::: Supplied information :::

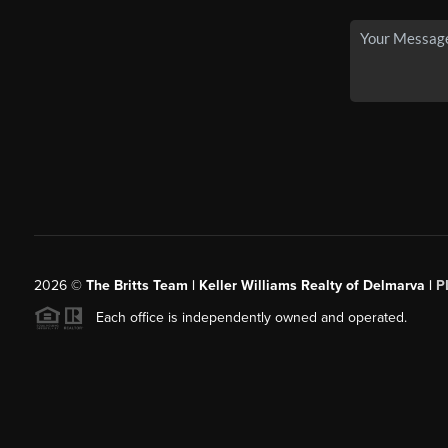
2026
©
The Britts Team | Keller Williams Realty of Delmarva |
P
Each office is independently owned and operated.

:::

» **Exercise prompt**
The entries above are to be printed again word for word, with every picture removed.

» **Result**
2026
©
The Britts Team | Keller Williams Realty of Delmarva |
P
Each office is independently owned and operated.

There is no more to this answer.